## Working data

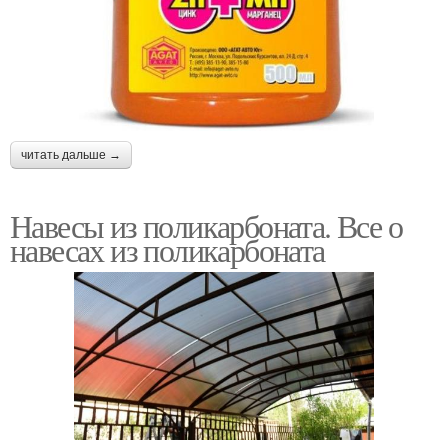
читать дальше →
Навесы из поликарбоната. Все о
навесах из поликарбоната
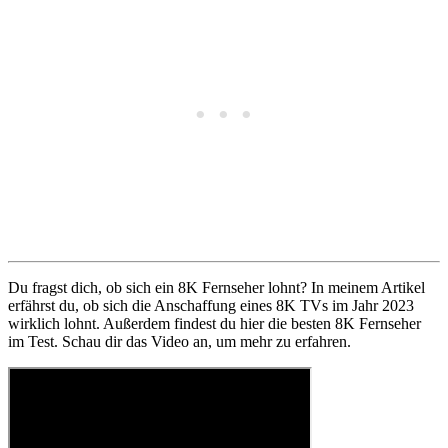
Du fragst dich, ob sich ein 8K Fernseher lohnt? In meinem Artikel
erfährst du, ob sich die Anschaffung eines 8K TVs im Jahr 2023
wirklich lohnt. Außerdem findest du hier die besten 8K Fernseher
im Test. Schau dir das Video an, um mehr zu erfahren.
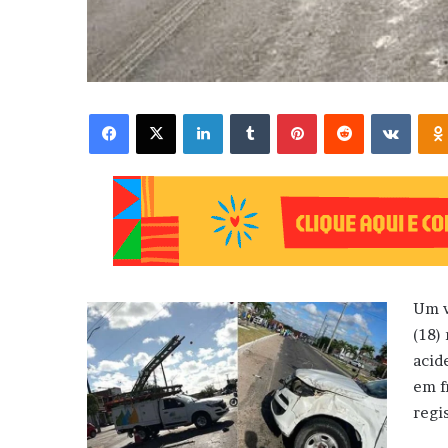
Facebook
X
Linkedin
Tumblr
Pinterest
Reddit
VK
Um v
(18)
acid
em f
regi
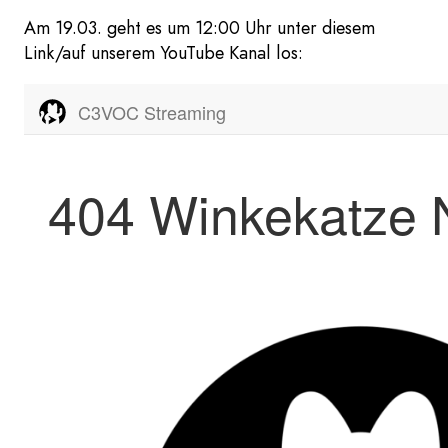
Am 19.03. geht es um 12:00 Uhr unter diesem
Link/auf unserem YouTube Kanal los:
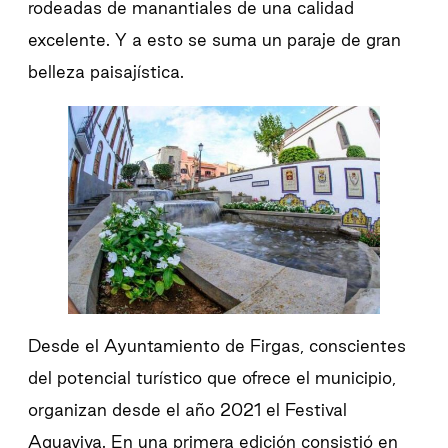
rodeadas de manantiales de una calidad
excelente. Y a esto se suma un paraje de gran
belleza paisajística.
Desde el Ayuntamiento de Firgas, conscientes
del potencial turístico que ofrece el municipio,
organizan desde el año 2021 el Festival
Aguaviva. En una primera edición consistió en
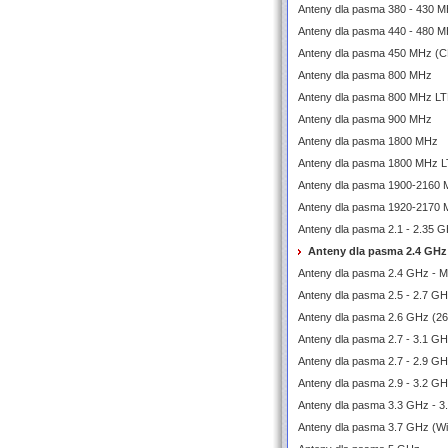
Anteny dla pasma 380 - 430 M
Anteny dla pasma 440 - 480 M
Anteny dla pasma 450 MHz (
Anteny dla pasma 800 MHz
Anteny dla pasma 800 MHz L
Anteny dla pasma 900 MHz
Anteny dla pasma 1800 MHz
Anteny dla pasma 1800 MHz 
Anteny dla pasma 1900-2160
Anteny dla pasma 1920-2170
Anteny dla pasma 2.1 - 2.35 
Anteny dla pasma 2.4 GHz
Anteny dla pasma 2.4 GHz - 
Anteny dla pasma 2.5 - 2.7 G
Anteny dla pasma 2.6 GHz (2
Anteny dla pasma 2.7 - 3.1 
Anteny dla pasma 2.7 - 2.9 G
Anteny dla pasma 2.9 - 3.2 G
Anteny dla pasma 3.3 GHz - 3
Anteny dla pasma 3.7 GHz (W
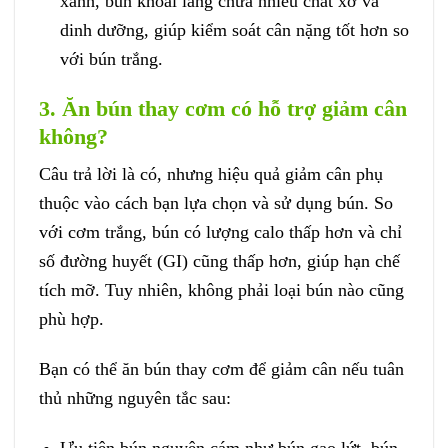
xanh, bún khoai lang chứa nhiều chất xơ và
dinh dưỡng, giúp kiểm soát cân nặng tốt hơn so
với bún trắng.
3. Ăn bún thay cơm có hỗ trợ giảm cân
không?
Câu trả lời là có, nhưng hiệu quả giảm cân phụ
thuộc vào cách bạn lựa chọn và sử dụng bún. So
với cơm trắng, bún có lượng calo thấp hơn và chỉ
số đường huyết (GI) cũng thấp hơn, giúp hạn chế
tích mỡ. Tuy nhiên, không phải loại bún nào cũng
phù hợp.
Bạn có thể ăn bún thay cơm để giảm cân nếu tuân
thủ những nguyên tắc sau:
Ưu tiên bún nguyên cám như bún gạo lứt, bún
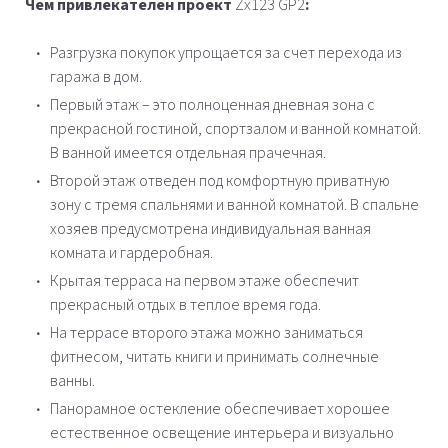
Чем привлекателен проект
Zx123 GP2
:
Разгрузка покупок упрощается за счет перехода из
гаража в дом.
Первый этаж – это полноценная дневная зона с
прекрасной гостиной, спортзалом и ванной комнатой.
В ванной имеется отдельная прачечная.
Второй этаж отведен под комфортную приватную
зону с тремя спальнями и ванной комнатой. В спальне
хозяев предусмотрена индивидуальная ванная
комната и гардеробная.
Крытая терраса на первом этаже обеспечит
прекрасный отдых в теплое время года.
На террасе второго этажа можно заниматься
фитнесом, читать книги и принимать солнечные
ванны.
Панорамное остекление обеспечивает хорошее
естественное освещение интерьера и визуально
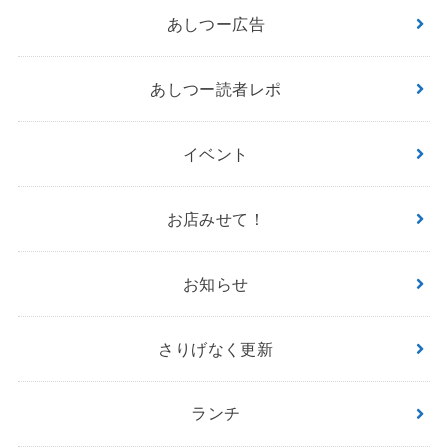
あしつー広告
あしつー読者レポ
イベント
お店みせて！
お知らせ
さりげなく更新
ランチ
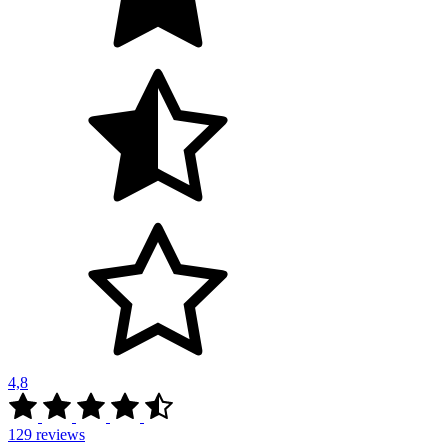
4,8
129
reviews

## About this exercise
Could all the data above be given again exactly, leaving out its images?

## Written answer
читать дальше →
Навесы из поликарбоната. Все о
навесах из поликарбоната
Du fragst dich, ob sich ein 8K Fernseher lohnt? In meinem Artikel
erfährst du, ob sich die Anschaffung eines 8K TVs im Jahr 2023
wirklich lohnt. Außerdem findest du hier die besten 8K Fernseher
im Test. Schau dir das Video an, um mehr zu erfahren.
Facebook
X
Linkedin
Tumblr
Pinterest
Reddit
VK
Um v
(18)
acid
em f
regi
Am 19.03. geht es um 12:00 Uhr unter diesem
Link/auf unserem YouTube Kanal los:
rodeadas de manantiales de una calidad
excelente. Y a esto se suma un paraje de gran
belleza paisajística.
Desde el Ayuntamiento de Firgas, conscientes
del potencial turístico que ofrece el municipio,
organizan desde el año 2021 el Festival
Aguaviva. En una primera edición consistió en
Anteny dla pasma 380 - 430 M
Anteny dla pasma 440 - 480 M
Anteny dla pasma 450 MHz (
Anteny dla pasma 800 MHz
Anteny dla pasma 800 MHz L
Anteny dla pasma 900 MHz
Anteny dla pasma 1800 MHz
Anteny dla pasma 1800 MHz 
Anteny dla pasma 1900-2160
Anteny dla pasma 1920-2170
Anteny dla pasma 2.1 - 2.35 
Anteny dla pasma 2.4 GHz
Anteny dla pasma 2.4 GHz - 
Anteny dla pasma 2.5 - 2.7 G
Anteny dla pasma 2.6 GHz (2
Anteny dla pasma 2.7 - 3.1 
Anteny dla pasma 2.7 - 2.9 G
Anteny dla pasma 2.9 - 3.2 G
Anteny dla pasma 3.3 GHz - 3
Anteny dla pasma 3.7 GHz (W
xanh, bún khoai lang chứa nhiều chất xơ và
dinh dưỡng, giúp kiểm soát cân nặng tốt hơn so
với bún trắng.
3. Ăn bún thay cơm có hỗ trợ giảm cân
không?
Câu trả lời là có, nhưng hiệu quả giảm cân phụ
thuộc vào cách bạn lựa chọn và sử dụng bún. So
với cơm trắng, bún có lượng calo thấp hơn và chỉ
số đường huyết (GI) cũng thấp hơn, giúp hạn chế
tích mỡ. Tuy nhiên, không phải loại bún nào cũng
phù hợp.
Bạn có thể ăn bún thay cơm để giảm cân nếu tuân
thủ những nguyên tắc sau:
Ưu tiên bún nguyên cám như bún gạo lứt, bún
Чем привлекателен проект
Zx123 GP2
:
Разгрузка покупок упрощается за счет перехода из
гаража в дом.
Первый этаж – это полноценная дневная зона с
прекрасной гостиной, спортзалом и ванной комнатой.
В ванной имеется отдельная прачечная.
Второй этаж отведен под комфортную приватную
зону с тремя спальнями и ванной комнатой. В спальне
хозяев предусмотрена индивидуальная ванная
комната и гардеробная.
Крытая терраса на первом этаже обеспечит
прекрасный отдых в теплое время года.
На террасе второго этажа можно заниматься
фитнесом, читать книги и принимать солнечные
ванны.
Панорамное остекление обеспечивает хорошее
естественное освещение интерьера и визуально
あしつー広告
あしつー読者レポ
イベント
お店みせて！
お知らせ
さりげなく更新
ランチ
4,8
129
reviews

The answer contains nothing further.